After this is clear read the mathematical idea on wikipedia. After reading that, do google scholar search on the AI papers that first mentioned it. That is the way to go.
"Convolution with a kernel K" describes a system whose impulse response is K. In discrete time, suppose you have K=[1,2] and convolve [0,1,2,0] with it- you wind up with [0,1,3,2,0], if I'm awake enough for arithmetic.
Correlation with a kernel K is convolution with K time-reversed (i.e. [2,1])- you'd get [0,2,5,2,0] (again if I'm awake). Note that 5- right there, the input signal "lines up just right" with the kernel- 2x2 + 1x1. That's why it's called correlation- its output is big when the input looks like the kernel.
It's a binary operator on functions that yields a third function. It has a lot of useful properties and equivalences, like that it can be described as the product of two Fourier transforms (although that's very roundabout).

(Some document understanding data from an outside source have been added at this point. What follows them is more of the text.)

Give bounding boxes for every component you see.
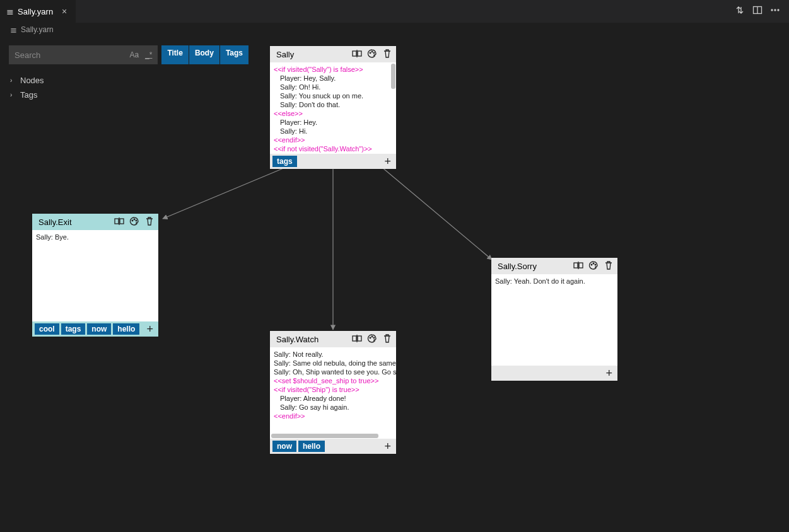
tag-chip[interactable]: tags [61,323,86,335]
tree-nodes[interactable]: › Nodes [9,73,248,88]
add-tag-button[interactable]: + [384,440,394,453]
add-tag-button[interactable]: + [384,155,394,168]
dialogue-line: <<set $should_see_ship to true>> [274,376,392,385]
tab-bar: ≣ Sally.yarn × [0,0,789,23]
node-title: Sally.Exit [36,217,114,227]
tree-label: Nodes [20,76,44,85]
match-whole-icon[interactable]: _* [144,50,153,59]
node-body[interactable]: <<if visited("Sally") is false>>Player: … [270,62,396,154]
trash-icon[interactable] [144,216,155,228]
svg-point-27 [593,263,594,264]
chevron-right-icon: › [10,77,18,84]
trash-icon[interactable] [604,260,614,272]
svg-rect-11 [115,219,119,224]
color-icon[interactable] [588,260,599,272]
dialogue-line: Player: Hey. [274,118,392,127]
svg-rect-5 [353,51,356,56]
dialogue-line: Player: Already done! [274,394,392,403]
svg-point-9 [371,51,373,52]
node-header[interactable]: Sally.Watch [270,331,396,347]
outline-tree: › Nodes › Tags [9,73,248,102]
node-sally-watch[interactable]: Sally.Watch Sally: Not really.Sally: Sam… [270,331,396,454]
rename-icon[interactable] [573,260,583,272]
tab-sally-yarn[interactable]: ≣ Sally.yarn × [0,0,76,23]
dialogue-line: Sally: Oh! Hi. [274,83,392,91]
node-header[interactable]: Sally.Exit [32,214,158,230]
sidebar: Aa _* Title Body Tags › Nodes › Tags [9,45,248,102]
tag-chip[interactable]: cool [35,323,59,335]
edge-sally-to-sorry [382,167,492,260]
svg-point-2 [771,9,773,11]
node-footer: tags + [270,154,396,169]
split-editor-icon[interactable] [752,5,763,18]
add-tag-button[interactable]: + [605,367,615,380]
dialogue-line: Sally: Oh, Ship wanted to see you. Go sa… [274,367,392,376]
svg-rect-6 [358,51,361,56]
filter-body[interactable]: Body [189,45,220,64]
filter-title[interactable]: Title [161,45,189,64]
node-sally-sorry[interactable]: Sally.Sorry Sally: Yeah. Don't do it aga… [491,258,617,381]
node-body[interactable]: Sally: Bye. [32,230,158,321]
breadcrumb-file: Sally.yarn [21,25,54,34]
breadcrumb[interactable]: ≣ Sally.yarn [0,23,789,37]
node-body[interactable]: Sally: Yeah. Don't do it again. [491,274,617,366]
node-footer: now hello + [270,439,396,454]
svg-point-15 [134,219,135,220]
dialogue-line: Sally: You snuck up on me. [274,91,392,100]
dialogue-line: Sally: Go say hi again. [274,403,392,412]
dialogue-line: <<if visited("Ship") is true>> [274,385,392,394]
search-box[interactable]: Aa _* [9,45,158,64]
svg-point-26 [591,264,592,265]
scrollbar-thumb[interactable] [271,434,378,438]
compare-icon[interactable] [735,5,745,18]
node-sally[interactable]: Sally <<if visited("Sally") is false>>Pl… [270,46,396,169]
dialogue-line: Player: Hey, Sally. [274,74,392,83]
edge-sally-to-exit [163,167,286,219]
tag-chip[interactable]: hello [113,323,139,335]
tag-chip[interactable]: tags [272,156,297,167]
filter-tags[interactable]: Tags [220,45,248,64]
dialogue-line: Sally: Hi. [274,127,392,136]
svg-point-21 [371,336,373,337]
node-header[interactable]: Sally.Sorry [491,258,617,274]
node-title: Sally.Watch [274,335,352,344]
tag-chip[interactable]: hello [298,441,325,452]
tag-chip[interactable]: now [272,441,296,452]
tree-label: Tags [20,90,37,100]
dialogue-line: Sally: Same old nebula, doing the same o… [274,359,392,367]
node-body[interactable]: Sally: Not really.Sally: Same old nebula… [270,347,396,439]
tag-chip[interactable]: now [87,323,111,335]
color-icon[interactable] [129,216,139,228]
dialogue-line: Sally: Yeah. Don't do it again. [495,277,614,286]
svg-rect-18 [358,336,361,341]
search-input[interactable] [15,50,128,60]
rename-icon[interactable] [114,216,124,228]
close-icon[interactable]: × [59,6,69,16]
rename-icon[interactable] [352,333,362,345]
dialogue-line: Sally: Don't do that. [274,100,392,109]
match-case-icon[interactable]: Aa [128,50,140,59]
chevron-right-icon: › [10,91,18,98]
svg-point-14 [132,220,133,221]
tree-tags[interactable]: › Tags [9,88,248,102]
add-tag-button[interactable]: + [146,323,156,336]
svg-point-8 [370,52,371,54]
svg-rect-12 [120,219,124,224]
graph-canvas[interactable]: Sally <<if visited("Sally") is false>>Pl… [0,37,789,532]
color-icon[interactable] [367,333,377,345]
node-header[interactable]: Sally [270,46,396,62]
node-sally-exit[interactable]: Sally.Exit Sally: Bye. cool tags now hel… [32,214,158,337]
trash-icon[interactable] [382,49,392,61]
tab-label: Sally.yarn [18,7,53,16]
node-footer: + [491,366,617,381]
dialogue-line: Sally: Bye. [36,233,155,241]
svg-point-22 [373,337,375,338]
dialogue-line: <<if visited("Sally") is false>> [274,65,392,74]
svg-point-4 [778,9,779,11]
node-title: Sally [274,50,352,59]
scrollbar-thumb[interactable] [391,64,395,89]
color-icon[interactable] [367,49,377,61]
trash-icon[interactable] [382,333,392,345]
rename-icon[interactable] [352,49,362,61]
more-icon[interactable] [770,5,780,18]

You're actually introduced to convolution in middle school when you're taught how to multiply monomials to build a polynomial (at my middle school they called it "FOIL").

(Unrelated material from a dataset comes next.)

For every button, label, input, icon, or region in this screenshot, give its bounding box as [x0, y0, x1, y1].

> technically being simpler to compute.
They're equivalent, since the only meaningful way to "compute" a continuous convolution is symbolically, and discrete convolutions obey most of the same identities.
If one can place a lower bound on the time step resolution of a simulation then continuous convolutions are evaluated using discrete convolutions, which can represent the continuous case exactly via the Nyquist-Shannon sampling theorem.
Interestingly enough, to prove the Sampling Theorem you need to rely on the identity that multiplication in frequency is convolution in time, and to prove that it can't be realized in a physical system (breaks causality, since you multiply by a superposition of Heavisides which of course are infinitely long sinc functions in both directions of time).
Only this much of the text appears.